18 No statutory power is required enabling a statutory authority merely to request that a person provide information voluntarily. ASADA had the power to request Essendon, Mr Hird and the 34 Players to provide information and answer questions voluntarily as part of its investigation: see Clough v Leahy (1904) 2 CLR 139 at 155-157 per Griffith CJ (Barton and O’Connor JJ concurring).
19 However, express or implied statutory power is required to compel the provision of information, or the answering of questions: see, eg, McGuinness v Attorney-General (Vic) (1940) 63 CLR 73 at 101-102, Day v Commissioner, Australian Federal Police (2000) 101 FCR 66; [2000] FCA 1272 at [11] and Williams v Commonwealth (2012) 248 CLR 156; [2012] HCA 23 at [63].
20 The executive government can procure the enactment of laws requiring the attendance of persons before those persons it designates to conduct an inquiry and requiring them to produce documents and to answer questions. If the requirements to attend, give evidence and produce documents are disobeyed, a sanction can be imposed. It is this element of power which distinguishes the governmental investigation from investigations by other entities. The element of power comes from the ability to compel the giving of evidence, with the imposition of a sanction.

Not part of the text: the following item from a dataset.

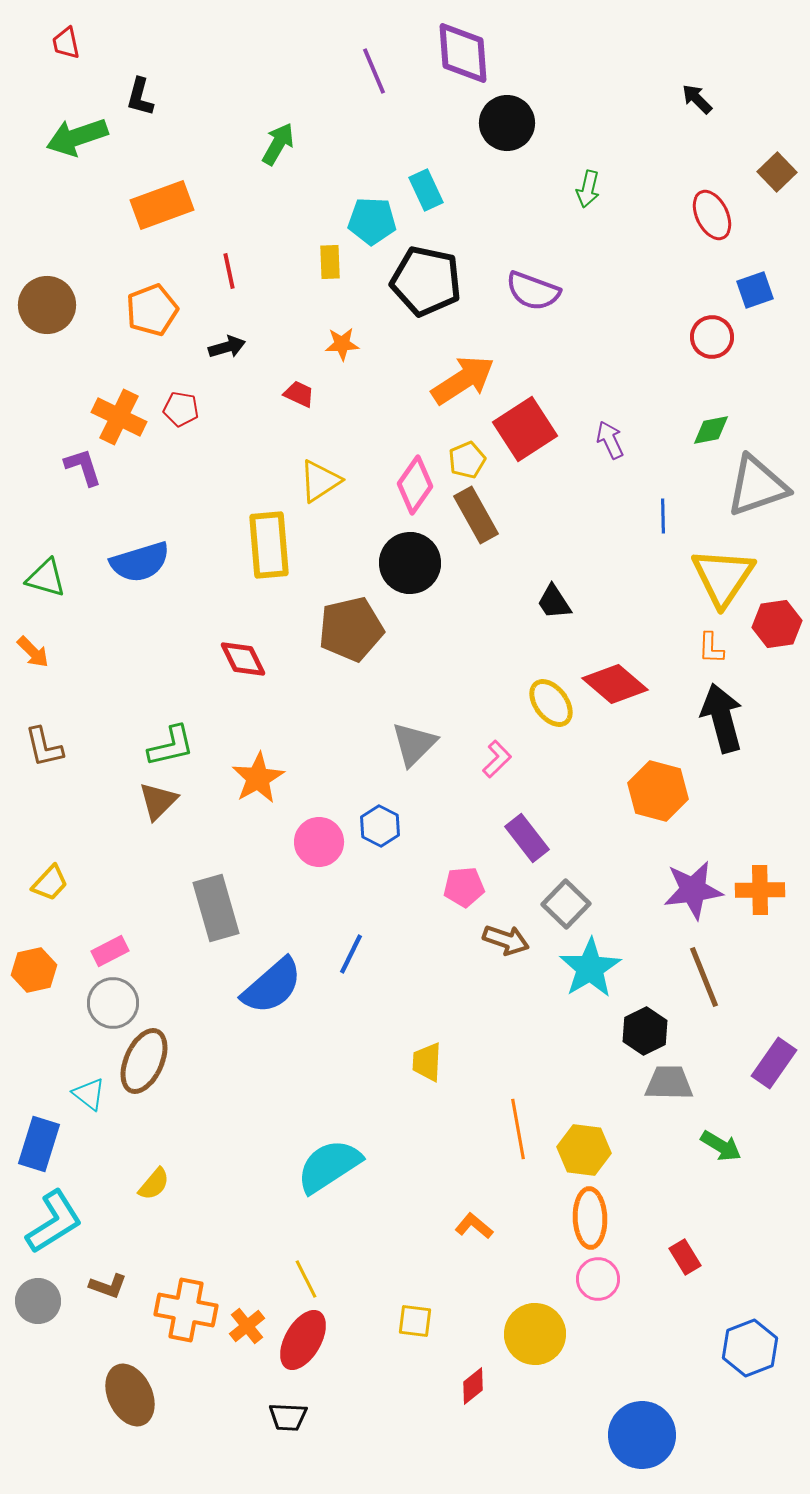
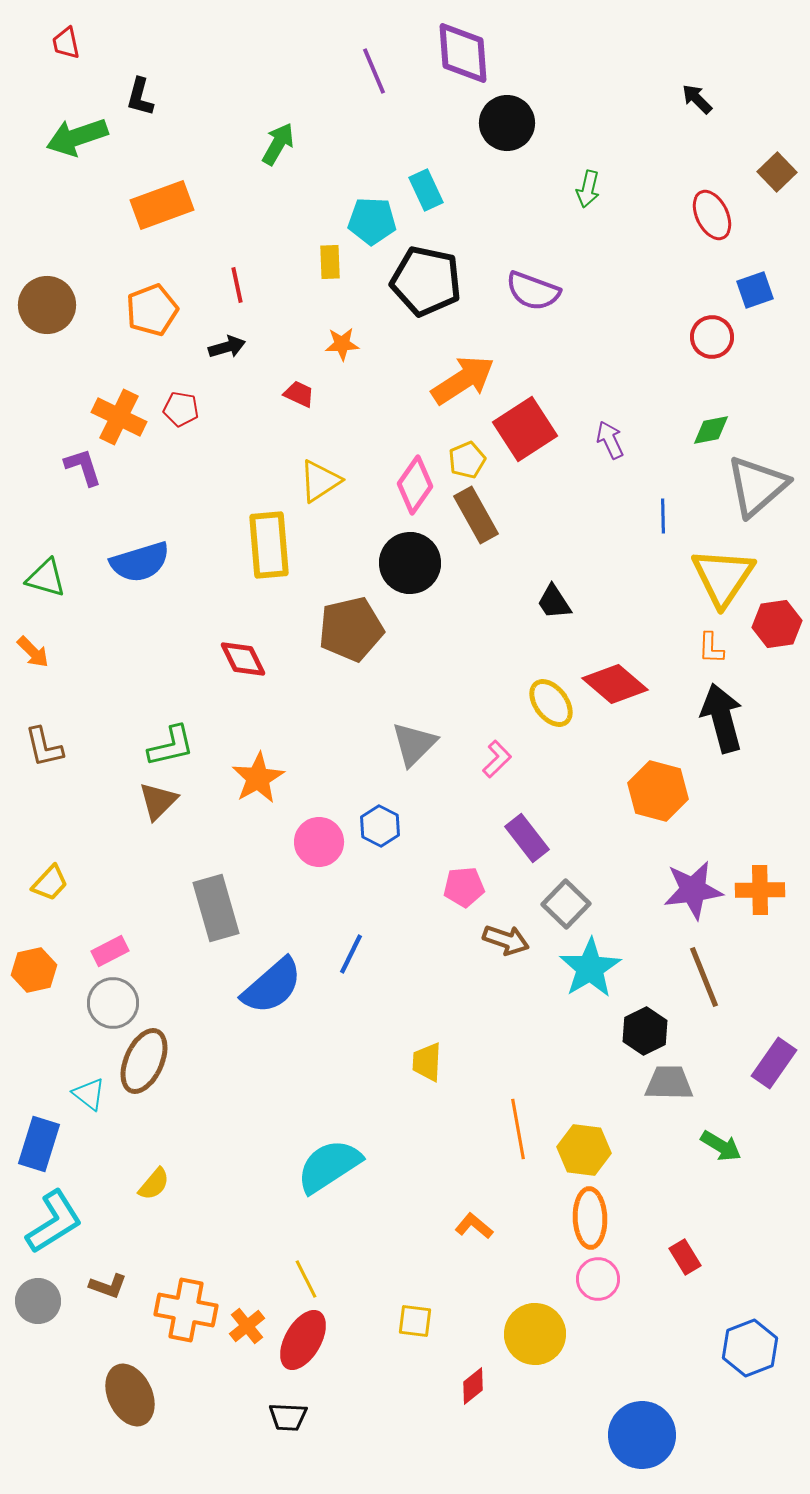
red line at (229, 271): moved 8 px right, 14 px down
gray triangle at (757, 486): rotated 22 degrees counterclockwise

21 The foremost response to the contention of Mr Hird and Essendon that Parliament did not authorise “a joint investigation” is that as a general proposition, this is too wide. Whether any investigation is lawful or not will depend upon the characterisation of its purpose, and the conduct and nature of that investigation. The investigation of ASADA, the subject of these proceedings, I have found was for the purpose of investigating anti-doping violations. In addition, as I will indicate, the nature and conduct of the investigation was lawful.
22 In respect of the nature and conduct of the “joint investigation”, Essendon and Mr Hird contend that it involved unlawful disclosure of information by ASADA.
23 Once it is appreciated that the AFL received the information directly from Mr Hird and the 34 Players in the course of the interviews, and not by being given the information by ASADA, then none of the protective provisions referred to by Essendon or Mr Hird applied in their terms to prevent the AFL receiving the information. In other words, in this particular investigation, Mr Hird and the 34 Players voluntarily and directly gave to the AFL the answers to questions and the information without complaint. Based upon my finding that the information provided at the interviews by Mr Hird and the 34 Players was simultaneously divulged and communicated to personnel of the AFL and ASADA, there was no disclosure of any information by ASADA to the AFL in the interviews.
24 In any event, by actually being in the interview room, knowing that AFL personnel were present, being aware that the Player Rules were applicable to the interview process, and by responding to each and every question, it can hardly be said that Mr Hird and the Essendon players and personnel did not knowingly consent to any information being disclosed then and there to all in the interview room.